As with my other posts, I am using the title "data scientist" loosely because titles are not consistently used across the industry so to me, it is a broad umbrella term that covers any type of work that requires one to perform a lot of data analysis or modelling.

There are many types of challenges (and when I say challenges, I meant them as issues/ questions for us to think about/ solve rather than roadblocks/ obstacles) a data scientist might face during his/ her course of work, present within each stage of the CRISP-DM (the CRoss Industry Standard Process for Data Mining) framework. Many also agree that 70% of the time is spent on data cleaning and 30% of the (finally exciting?) work is then spent on modelling. However I would say there are some exciting work at the start of a data project as well if we look at the Business Understanding phase within the 70%; getting to understand how the business work, the problems faced, and the data collected while working with different teams/ business functions is exciting to me.

CRISP-DM framework

1. What are the questions business have?
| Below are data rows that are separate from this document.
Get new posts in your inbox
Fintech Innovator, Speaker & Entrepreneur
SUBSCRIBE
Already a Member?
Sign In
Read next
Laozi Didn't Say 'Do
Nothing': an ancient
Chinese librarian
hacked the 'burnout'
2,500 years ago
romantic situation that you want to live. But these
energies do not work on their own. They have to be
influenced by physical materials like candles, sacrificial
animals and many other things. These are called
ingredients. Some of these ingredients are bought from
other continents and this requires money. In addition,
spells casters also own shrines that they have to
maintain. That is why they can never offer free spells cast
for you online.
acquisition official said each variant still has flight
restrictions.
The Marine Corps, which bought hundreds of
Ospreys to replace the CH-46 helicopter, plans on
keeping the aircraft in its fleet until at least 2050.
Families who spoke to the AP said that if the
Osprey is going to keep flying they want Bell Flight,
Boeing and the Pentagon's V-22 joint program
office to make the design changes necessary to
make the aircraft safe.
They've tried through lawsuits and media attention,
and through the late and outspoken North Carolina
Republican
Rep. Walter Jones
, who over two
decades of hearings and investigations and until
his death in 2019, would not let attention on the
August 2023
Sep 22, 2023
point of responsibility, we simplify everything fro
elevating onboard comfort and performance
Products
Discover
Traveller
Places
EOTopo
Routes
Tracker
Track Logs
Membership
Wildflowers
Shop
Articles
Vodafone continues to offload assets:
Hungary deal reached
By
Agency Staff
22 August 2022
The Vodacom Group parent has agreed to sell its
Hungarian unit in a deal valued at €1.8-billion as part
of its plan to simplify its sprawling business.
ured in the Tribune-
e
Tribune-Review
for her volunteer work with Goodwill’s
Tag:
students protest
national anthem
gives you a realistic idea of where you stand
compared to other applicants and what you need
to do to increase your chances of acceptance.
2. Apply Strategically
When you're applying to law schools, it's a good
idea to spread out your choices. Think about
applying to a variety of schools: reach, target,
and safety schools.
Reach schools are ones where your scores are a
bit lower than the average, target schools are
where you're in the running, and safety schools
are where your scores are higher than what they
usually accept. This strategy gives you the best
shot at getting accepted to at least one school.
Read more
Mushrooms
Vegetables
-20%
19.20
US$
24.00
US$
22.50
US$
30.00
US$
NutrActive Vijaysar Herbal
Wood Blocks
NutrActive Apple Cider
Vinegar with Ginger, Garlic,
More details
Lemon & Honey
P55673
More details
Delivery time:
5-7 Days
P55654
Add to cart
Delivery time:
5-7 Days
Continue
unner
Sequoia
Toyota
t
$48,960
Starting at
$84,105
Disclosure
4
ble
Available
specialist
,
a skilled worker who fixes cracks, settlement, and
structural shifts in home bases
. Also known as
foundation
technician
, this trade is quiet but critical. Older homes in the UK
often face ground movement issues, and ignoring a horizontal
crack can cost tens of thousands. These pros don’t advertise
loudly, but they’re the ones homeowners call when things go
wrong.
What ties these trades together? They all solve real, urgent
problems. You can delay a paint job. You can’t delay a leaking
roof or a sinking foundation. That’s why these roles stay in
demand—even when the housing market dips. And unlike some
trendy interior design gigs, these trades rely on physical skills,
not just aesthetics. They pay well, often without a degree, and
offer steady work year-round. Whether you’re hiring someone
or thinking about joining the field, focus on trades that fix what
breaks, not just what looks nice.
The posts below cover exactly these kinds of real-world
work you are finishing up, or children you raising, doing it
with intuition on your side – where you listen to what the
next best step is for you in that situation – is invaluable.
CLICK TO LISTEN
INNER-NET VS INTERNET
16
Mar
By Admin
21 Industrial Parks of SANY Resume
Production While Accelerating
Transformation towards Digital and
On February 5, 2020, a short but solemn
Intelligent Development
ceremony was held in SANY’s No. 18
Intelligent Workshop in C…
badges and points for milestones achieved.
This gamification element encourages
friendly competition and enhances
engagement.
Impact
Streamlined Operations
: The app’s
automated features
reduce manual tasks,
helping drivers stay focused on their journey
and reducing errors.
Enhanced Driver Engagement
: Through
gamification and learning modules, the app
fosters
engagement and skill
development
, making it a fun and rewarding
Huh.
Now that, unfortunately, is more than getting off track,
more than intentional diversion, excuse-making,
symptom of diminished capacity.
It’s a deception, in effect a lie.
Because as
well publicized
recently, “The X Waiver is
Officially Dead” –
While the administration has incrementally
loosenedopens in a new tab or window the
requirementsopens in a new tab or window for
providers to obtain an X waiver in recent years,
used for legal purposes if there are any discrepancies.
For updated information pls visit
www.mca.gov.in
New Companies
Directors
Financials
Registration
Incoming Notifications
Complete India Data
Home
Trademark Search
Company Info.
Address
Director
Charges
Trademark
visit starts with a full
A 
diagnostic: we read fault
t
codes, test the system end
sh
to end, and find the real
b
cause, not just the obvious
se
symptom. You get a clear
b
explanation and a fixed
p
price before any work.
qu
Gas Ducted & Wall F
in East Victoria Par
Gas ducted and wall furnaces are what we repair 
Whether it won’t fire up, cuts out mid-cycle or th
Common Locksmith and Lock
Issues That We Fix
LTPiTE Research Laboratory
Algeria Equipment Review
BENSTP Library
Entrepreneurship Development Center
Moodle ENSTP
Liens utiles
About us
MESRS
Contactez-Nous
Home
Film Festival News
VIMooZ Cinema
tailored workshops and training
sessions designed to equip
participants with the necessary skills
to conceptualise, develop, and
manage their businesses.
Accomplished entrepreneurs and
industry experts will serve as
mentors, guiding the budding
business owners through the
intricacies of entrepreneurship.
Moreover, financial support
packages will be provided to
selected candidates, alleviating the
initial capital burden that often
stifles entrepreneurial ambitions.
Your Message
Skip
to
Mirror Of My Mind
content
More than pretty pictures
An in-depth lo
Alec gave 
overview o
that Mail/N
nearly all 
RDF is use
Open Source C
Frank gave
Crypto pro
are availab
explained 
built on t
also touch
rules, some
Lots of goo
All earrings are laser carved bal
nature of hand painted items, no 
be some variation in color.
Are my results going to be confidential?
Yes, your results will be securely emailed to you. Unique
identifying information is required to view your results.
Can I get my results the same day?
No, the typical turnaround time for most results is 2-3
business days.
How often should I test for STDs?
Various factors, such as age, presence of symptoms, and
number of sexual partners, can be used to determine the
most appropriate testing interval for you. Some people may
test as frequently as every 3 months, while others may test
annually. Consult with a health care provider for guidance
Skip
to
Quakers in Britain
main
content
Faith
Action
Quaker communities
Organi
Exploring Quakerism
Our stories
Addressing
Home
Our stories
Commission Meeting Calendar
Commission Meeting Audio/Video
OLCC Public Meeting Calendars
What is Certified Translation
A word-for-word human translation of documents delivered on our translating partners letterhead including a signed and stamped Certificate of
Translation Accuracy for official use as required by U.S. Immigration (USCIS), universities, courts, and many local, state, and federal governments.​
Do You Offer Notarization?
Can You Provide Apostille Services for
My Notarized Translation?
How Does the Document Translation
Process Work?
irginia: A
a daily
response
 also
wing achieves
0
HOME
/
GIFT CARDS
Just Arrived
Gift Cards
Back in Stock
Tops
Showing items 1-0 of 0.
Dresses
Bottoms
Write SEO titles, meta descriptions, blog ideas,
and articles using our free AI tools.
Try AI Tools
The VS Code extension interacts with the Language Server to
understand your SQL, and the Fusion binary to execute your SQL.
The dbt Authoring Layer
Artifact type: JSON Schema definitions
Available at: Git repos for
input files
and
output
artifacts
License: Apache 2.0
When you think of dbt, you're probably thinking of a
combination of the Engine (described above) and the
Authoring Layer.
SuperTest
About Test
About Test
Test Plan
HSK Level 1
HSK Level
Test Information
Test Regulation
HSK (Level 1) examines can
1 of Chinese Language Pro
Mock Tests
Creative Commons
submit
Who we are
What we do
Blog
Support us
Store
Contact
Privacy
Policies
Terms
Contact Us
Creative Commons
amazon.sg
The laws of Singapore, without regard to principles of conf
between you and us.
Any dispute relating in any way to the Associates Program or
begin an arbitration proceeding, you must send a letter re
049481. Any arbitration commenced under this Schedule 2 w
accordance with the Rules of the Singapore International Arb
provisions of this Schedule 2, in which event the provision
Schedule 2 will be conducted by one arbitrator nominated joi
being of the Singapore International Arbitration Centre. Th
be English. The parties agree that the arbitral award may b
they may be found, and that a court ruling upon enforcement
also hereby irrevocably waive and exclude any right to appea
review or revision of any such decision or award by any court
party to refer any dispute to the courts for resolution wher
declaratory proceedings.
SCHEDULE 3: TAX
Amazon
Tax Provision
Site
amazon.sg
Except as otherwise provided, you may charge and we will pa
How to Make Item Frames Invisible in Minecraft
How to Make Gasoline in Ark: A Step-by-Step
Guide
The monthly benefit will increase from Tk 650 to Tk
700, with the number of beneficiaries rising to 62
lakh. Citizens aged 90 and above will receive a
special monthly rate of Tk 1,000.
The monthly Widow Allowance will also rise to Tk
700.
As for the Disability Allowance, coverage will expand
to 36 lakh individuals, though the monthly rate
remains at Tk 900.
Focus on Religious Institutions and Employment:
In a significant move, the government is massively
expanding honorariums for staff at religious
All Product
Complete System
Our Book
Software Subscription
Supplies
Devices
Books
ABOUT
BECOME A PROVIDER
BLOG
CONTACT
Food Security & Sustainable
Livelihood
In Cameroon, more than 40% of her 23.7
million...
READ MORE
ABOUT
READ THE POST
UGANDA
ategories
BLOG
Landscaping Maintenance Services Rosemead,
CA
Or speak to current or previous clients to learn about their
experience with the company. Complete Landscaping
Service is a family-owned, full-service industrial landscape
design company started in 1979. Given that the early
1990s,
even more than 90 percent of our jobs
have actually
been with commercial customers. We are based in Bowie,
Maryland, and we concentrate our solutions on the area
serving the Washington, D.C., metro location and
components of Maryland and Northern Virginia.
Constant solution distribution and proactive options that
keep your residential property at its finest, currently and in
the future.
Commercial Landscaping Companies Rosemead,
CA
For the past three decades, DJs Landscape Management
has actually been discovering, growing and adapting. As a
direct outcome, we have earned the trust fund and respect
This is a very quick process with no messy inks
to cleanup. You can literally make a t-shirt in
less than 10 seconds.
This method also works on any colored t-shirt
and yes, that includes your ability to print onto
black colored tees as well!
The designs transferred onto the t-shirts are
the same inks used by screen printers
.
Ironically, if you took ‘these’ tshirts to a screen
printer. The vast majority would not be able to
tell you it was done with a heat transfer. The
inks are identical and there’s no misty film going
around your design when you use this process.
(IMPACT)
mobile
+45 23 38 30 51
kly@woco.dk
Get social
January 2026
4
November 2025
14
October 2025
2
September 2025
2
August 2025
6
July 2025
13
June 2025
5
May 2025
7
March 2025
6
Or what is the KPI business is trying to achieve?

2. What data do we have? Where do the data come from? (We want to know if the data is going to be consistently available/ if we can rely on this source to ensure up-to-date information or analysis.) What can we do with the data we have?

3. What data do we need? What kinds of analysis can we then do if we have those data (or else what can we only do?)

During this phase, we can also help think if there's any way to get the data we want more readily as well as innovate on the various methodologies that can be used to analyze the data, through research.